Well, the situation has been fixed, but I think I almost gave my MIL a stroke.She got a lot more controlling than just the restaurant.(Surprise, surprise)
First, she called me and screamed that no one in her family can eat at the restaurant we chose, that they all looked at the menu and said they all want pizza. (Somewhere I've been glutened before).
She said "no one in my entire family can eat there, everyone will be sick, they all hate it." By the way, not giving a shit about my family. So, I decided to call each and every one of her family members that are coming to the rehearsal and asked if they were fine with eating what we picked.
Turns out the MIL called everyone trying to get them to agree with her about getting pizza. They all said they told her they wanted the place we picked, and half of them couldn't even eat pizza. So, she just flat out lied. And just really wants pizza.
She even started inviting and uninviting whoever she wanted. She was cutting people out of the dinner who actually ate participating in the rehearsal, and adding people in who aren't.
Well, she called 2 weeks ago and snapped "were getting pizza, and you have no choice!" So I told her I'm paying for the rehearsal now, not you. We're going to go where we want, you can go get pizza.
This b. This 76 year old woman responded by screaming. She didn't scream no, or any actual words. She just screamed at the top of her lungs. I hung up, blocked her number.
My SO is amazing and that night sent her a text telling her she is no longer any part of the rehearsal or wedding planning. He's been ignoring her texts since (obviously checking for emergencies, but it's just her saying mean shit to him.)
I'm so glad to live 350 miles away from this psycho. I just wanted to eat, what in the f.
RELEVANT COMMENTS
Fourbass: In some locales you can call the local police non-emergency line (or drop in to the local station) and ask about hiring an off-duty officer (in uniform if you wish) to provide security presence at a wedding and reception - and be sure to say they’ll get free food too! 8-).

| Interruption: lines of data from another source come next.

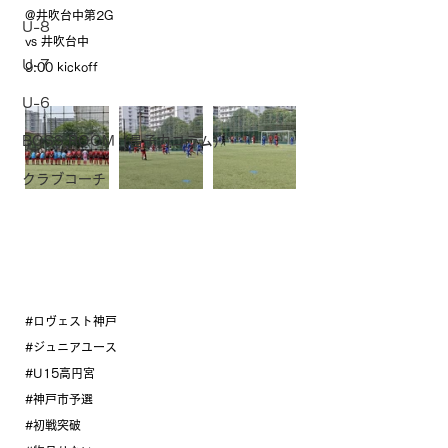
@井吹台中第2G
U-8
vs 井吹台中
U-7
9:00 kickoff
U-6
BOSS ROOM（昌子力コラム）
クラブコーチ
#ロヴェスト神戸
#ジュニアユース
#U15高円宮
#神戸市予選
#初戦突破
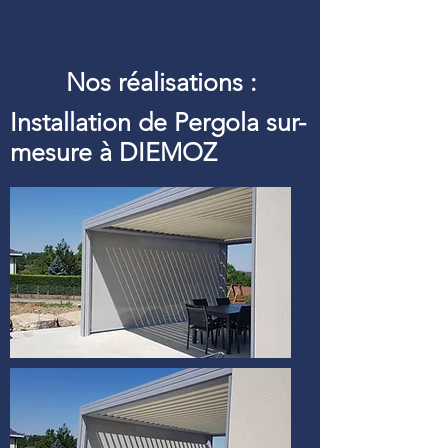
Définition d’une pergola
bioclimatique :
Pergolfils aluminium pour
Nos réalisations :
Installation de Pergola sur-
mesure à DIEMOZ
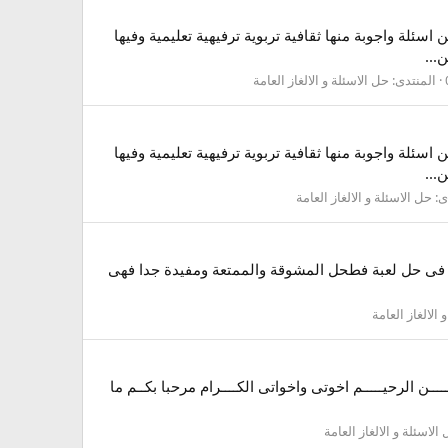
سئلة واجوبة منها ثقافية تربوية ترفيهية تعليمية وفيها
...
المنتدى:
حل الاسئلة و الالغاز العامة
سئلة واجوبة منها ثقافية تربوية ترفيهية تعليمية وفيها
...
ى:
حل الاسئلة و الالغاز العامة
عـــزاء وما زلنا نتواصل معكم فى حل لعبة فطحل المشوقة والممتعة ومفيدة جدا فهى
 الالغاز العامة
 20 للمجموعة الثالثة بســـم الـلــــــه الرحمـــــن الرحيـــــم اخوتى واخواتى الكــــرام مرحبا بكــم ما
الاسئلة و الالغاز العامة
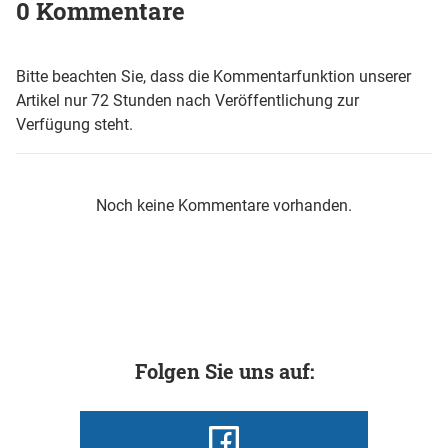
0 Kommentare
Bitte beachten Sie, dass die Kommentarfunktion unserer
Artikel nur 72 Stunden nach Veröffentlichung zur
Verfügung steht.
Noch keine Kommentare vorhanden.
Folgen Sie uns auf:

They may refer you to their local FOP. But young officers are always looking to pick up the odd security job here and there and some extra pay. Their presence tends to have a calming effect on trouble makers. Good luck and best wishes!
OOP
Oh this is so good to know. I f you not , my entire family is ready to kick her out physically, but I don't want them to have to spoil their time. An officer would be better, and damn it will be funny when she makes a scene.
10MileHike
You are the bride, with a serious food sensitivity, but "everyone will be sick if they eat there" was all she had to say? I guess the Everyone didn't include you, the bride.
I hope you enjoy your reception and wedding day. At this point I would run off and get married on the sly and have a reception and wedding sometime in the future if and when your controlling MIL comes to her senses.
OOP
I've always wanted a traditional wedding since I was a little girl, but she even made me want to just elope. But I'm not going to let some old mad woman ruin that. I will grab my popcorn and watch her make a fool of herself. No one is going to see her freak out and go "it's the brides fault"
Pale_Expert
It sounds like she was not paying for the rehearsal dinner out of kindness but rather some sort of weird power play as the MIL. Good for you for putting your foot down.
We have not seen my husband’s mother since our wedding day 13 years ago because she had a history of abuse, narcissism and lying and she pulled some toxic shit at the reception. Sometimes cutting people out of your life is the smart choice.
OOPShe wanted to pay for it because my family is paying for the wedding and anytime my family does something nice, she has to try and compete.
Ex. My family brought my fiance on a trip to SA, for free, for 2 weeks. All MIL did was call my fiance to complain and talk s about my family.